The reply should hold only the lines below beginning at the one with "aran. Gästebewertung: 8,8/10 — Hervorragend." and ending at the one with "EnciendeCuenca", copied exactly, with every picture left out.

Content starts

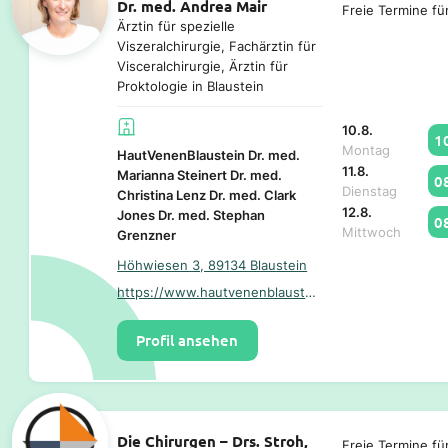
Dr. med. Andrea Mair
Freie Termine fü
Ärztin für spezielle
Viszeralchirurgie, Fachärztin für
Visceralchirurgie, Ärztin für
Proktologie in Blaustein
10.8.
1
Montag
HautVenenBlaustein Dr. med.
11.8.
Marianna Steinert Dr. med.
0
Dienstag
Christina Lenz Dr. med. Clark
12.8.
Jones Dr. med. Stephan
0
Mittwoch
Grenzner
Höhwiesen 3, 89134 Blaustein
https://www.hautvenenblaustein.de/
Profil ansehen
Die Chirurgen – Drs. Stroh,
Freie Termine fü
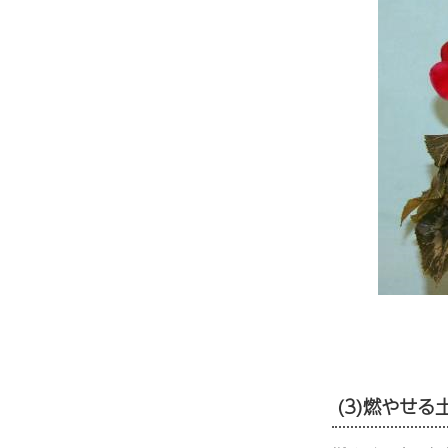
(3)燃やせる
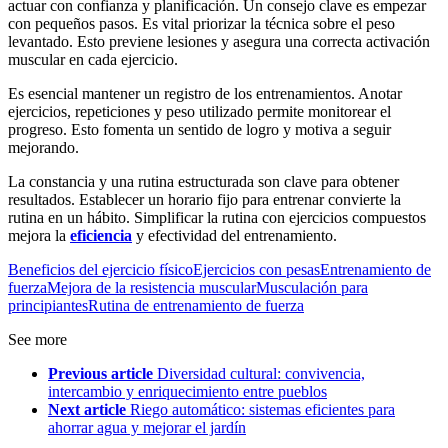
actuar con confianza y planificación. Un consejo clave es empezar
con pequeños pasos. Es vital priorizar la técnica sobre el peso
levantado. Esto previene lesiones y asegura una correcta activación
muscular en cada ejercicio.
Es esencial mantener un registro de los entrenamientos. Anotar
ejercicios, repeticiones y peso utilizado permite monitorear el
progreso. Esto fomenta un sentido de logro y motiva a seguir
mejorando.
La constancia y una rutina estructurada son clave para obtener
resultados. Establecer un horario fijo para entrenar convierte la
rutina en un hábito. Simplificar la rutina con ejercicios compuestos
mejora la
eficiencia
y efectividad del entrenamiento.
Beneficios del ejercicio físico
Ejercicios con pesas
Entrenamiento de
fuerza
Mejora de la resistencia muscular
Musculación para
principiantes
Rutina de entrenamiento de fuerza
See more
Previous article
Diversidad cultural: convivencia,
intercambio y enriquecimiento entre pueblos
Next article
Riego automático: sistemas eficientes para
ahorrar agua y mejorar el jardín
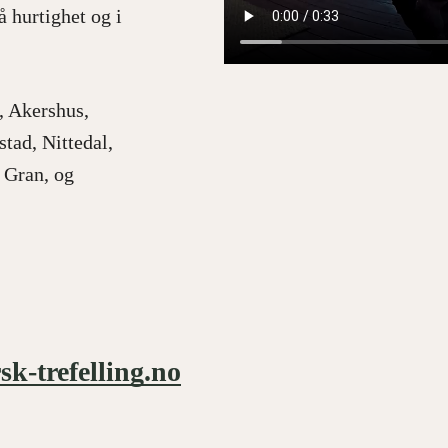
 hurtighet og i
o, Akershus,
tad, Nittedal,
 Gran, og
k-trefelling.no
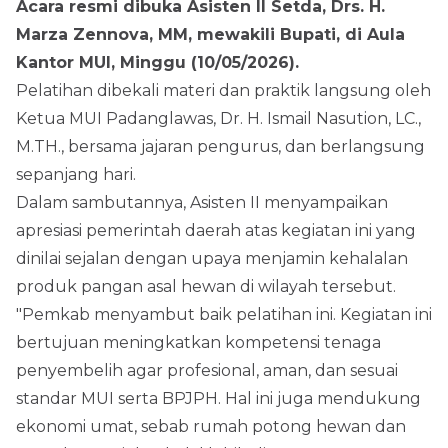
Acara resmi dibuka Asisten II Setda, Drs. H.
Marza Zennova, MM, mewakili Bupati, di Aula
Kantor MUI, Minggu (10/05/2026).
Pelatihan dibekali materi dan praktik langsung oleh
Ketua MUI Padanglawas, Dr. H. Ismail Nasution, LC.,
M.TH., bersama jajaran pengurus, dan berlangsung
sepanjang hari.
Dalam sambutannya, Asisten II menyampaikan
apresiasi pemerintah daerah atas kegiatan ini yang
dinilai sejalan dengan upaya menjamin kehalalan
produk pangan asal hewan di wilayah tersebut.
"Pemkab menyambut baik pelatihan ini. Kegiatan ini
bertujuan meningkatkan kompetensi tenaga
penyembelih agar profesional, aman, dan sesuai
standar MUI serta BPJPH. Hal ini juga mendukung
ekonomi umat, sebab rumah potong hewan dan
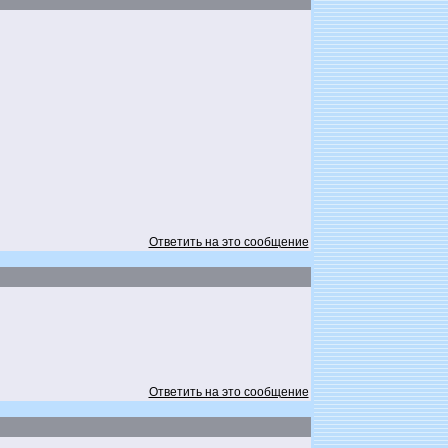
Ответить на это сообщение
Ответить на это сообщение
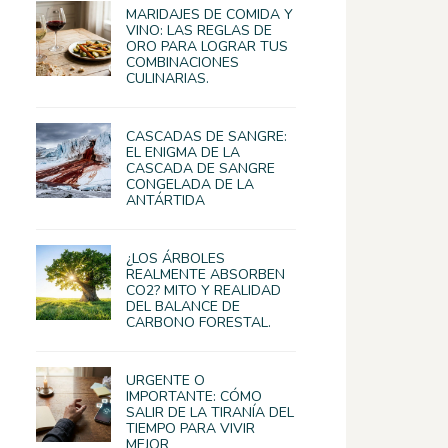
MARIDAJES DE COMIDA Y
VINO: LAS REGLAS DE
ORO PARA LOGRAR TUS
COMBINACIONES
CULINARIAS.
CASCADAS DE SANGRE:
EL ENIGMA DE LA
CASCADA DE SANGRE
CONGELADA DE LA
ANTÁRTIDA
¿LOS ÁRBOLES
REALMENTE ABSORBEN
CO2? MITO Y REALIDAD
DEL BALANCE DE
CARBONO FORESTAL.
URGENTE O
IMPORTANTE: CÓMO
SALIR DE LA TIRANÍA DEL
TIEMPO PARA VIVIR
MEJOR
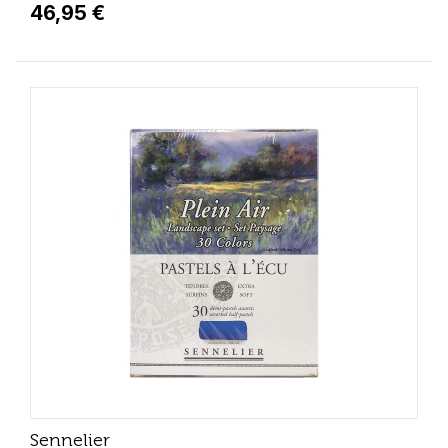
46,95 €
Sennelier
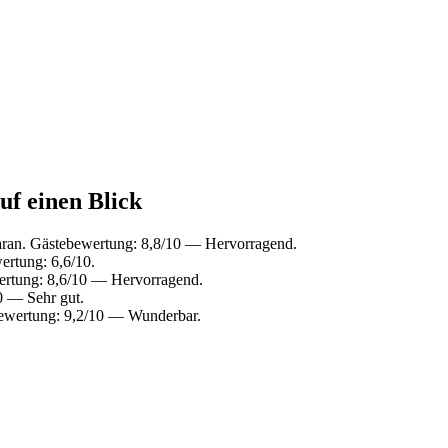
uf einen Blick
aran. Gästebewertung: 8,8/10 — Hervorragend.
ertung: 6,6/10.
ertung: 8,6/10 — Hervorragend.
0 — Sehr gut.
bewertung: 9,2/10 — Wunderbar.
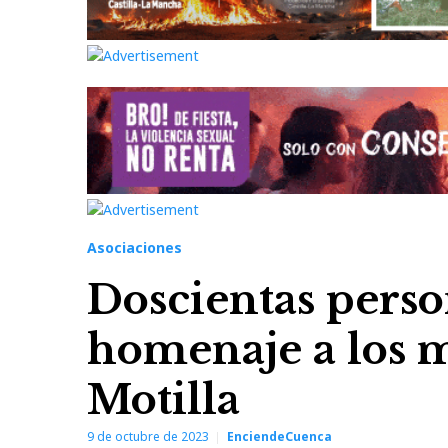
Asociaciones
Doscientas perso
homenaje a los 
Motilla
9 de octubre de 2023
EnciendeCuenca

Content ends
Content starts

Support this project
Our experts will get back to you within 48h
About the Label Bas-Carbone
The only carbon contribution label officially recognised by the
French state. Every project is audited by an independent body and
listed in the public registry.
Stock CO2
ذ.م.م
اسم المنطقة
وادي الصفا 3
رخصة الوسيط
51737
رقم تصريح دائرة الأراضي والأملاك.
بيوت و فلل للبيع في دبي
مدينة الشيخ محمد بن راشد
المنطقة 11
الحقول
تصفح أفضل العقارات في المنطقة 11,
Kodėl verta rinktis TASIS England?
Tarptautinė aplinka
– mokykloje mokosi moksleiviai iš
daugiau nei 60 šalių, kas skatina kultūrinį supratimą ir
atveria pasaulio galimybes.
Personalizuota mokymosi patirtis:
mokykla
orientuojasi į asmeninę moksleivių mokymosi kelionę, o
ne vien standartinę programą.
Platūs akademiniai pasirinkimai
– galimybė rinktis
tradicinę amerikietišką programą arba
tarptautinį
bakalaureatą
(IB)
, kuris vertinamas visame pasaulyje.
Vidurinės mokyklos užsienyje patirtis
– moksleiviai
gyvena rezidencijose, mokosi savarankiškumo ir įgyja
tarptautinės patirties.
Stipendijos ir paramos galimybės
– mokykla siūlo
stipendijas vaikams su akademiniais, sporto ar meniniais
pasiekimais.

Content ends
Content starts

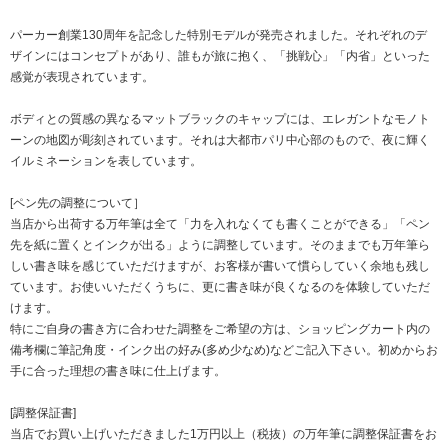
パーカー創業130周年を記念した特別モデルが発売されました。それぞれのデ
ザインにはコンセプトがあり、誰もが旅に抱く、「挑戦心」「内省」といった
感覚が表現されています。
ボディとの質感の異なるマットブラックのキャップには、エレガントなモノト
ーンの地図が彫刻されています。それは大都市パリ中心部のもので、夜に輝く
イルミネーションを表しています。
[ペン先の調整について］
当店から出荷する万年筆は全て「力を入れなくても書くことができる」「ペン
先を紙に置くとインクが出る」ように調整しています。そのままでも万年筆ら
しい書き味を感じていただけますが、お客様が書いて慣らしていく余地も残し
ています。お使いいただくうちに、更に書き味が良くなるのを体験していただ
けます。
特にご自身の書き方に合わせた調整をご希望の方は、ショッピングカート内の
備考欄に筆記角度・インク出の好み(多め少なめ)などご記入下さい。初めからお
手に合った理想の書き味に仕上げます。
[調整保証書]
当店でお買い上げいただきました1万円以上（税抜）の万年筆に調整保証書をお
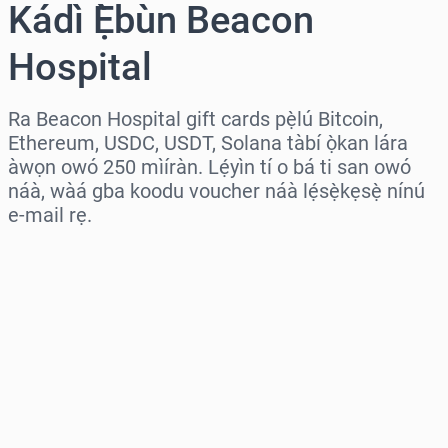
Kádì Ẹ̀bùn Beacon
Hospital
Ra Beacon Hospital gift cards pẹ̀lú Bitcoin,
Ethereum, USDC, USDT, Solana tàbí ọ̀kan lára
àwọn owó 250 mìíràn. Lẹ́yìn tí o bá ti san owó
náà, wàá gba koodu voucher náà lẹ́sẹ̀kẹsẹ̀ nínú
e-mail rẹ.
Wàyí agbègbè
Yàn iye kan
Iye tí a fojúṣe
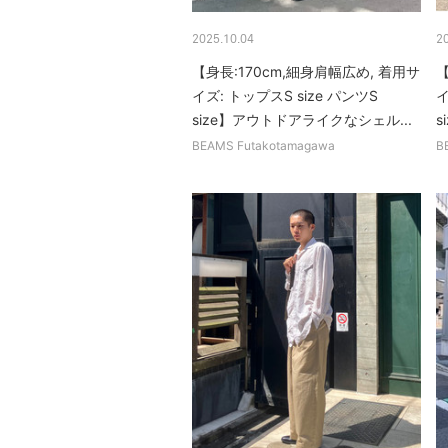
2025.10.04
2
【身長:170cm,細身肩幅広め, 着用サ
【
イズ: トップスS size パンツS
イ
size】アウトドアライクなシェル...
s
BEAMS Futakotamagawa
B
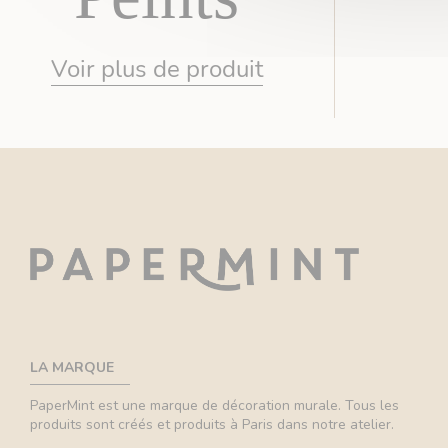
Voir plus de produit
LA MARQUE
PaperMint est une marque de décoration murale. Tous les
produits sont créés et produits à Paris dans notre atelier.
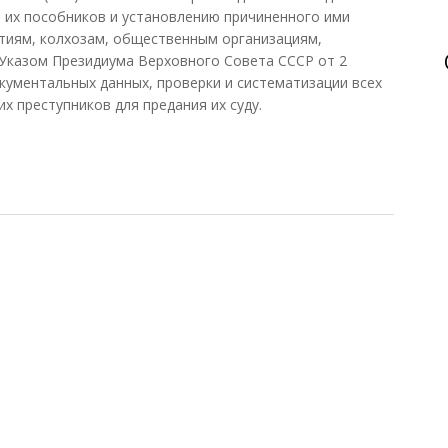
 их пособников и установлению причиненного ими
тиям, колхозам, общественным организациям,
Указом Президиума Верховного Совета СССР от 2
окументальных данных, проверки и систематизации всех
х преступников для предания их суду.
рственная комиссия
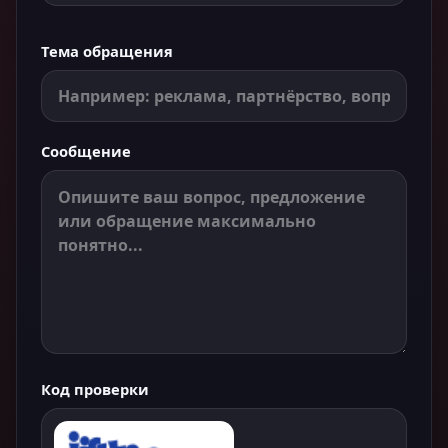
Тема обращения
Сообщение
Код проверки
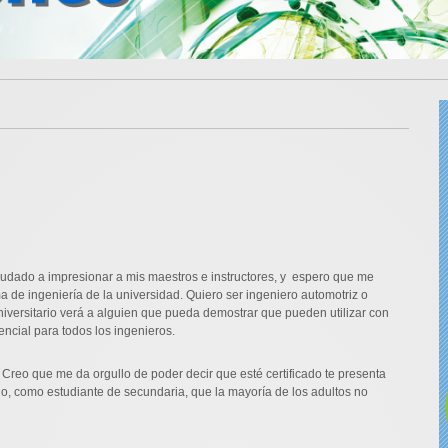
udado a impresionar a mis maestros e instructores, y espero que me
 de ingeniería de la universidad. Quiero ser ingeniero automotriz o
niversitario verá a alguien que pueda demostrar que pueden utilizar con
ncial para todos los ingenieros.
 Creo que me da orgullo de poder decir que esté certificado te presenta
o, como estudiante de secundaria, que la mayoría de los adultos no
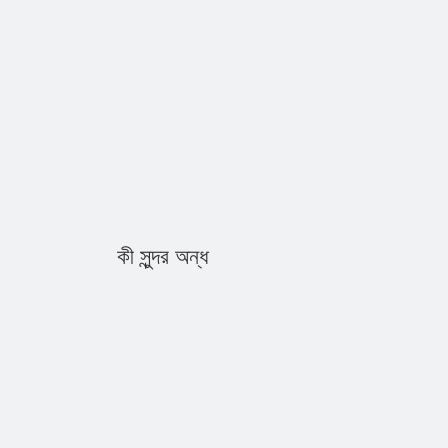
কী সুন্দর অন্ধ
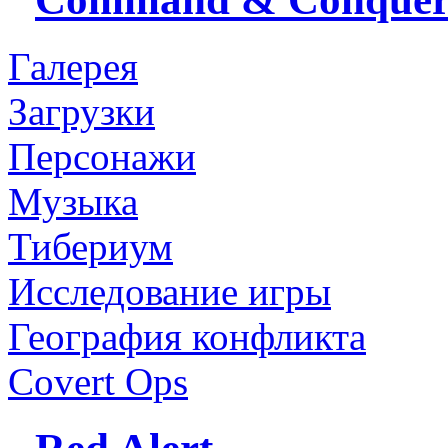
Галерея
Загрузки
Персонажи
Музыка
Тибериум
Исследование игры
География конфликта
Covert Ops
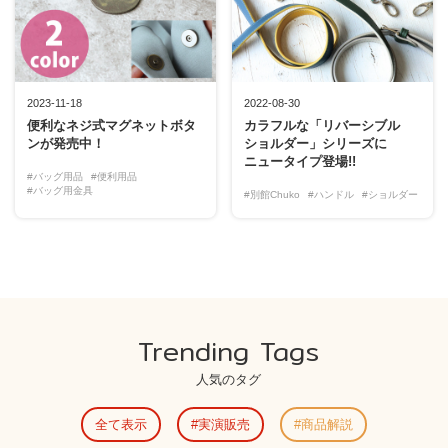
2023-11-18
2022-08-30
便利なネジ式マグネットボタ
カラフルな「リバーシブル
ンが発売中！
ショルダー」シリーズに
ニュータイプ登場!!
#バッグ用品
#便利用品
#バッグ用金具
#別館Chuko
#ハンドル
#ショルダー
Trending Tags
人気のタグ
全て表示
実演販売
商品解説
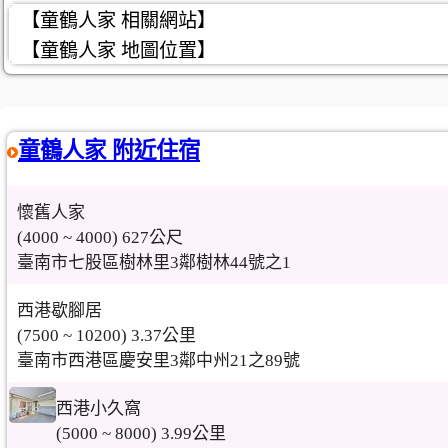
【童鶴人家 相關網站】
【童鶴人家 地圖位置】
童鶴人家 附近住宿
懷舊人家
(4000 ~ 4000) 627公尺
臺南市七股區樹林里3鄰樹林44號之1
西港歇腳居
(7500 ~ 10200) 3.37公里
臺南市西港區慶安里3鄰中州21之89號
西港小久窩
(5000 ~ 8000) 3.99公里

Content ends

Solution to the problem -
aran. Gästebewertung: 8,8/10 — Hervorragend.
ertung: 6,6/10.
ertung: 8,6/10 — Hervorragend.
0 — Sehr gut.
bewertung: 9,2/10 — Wunderbar.
Asociaciones
Doscientas perso
homenaje a los 
Motilla
9 de octubre de 2023
EnciendeCuenca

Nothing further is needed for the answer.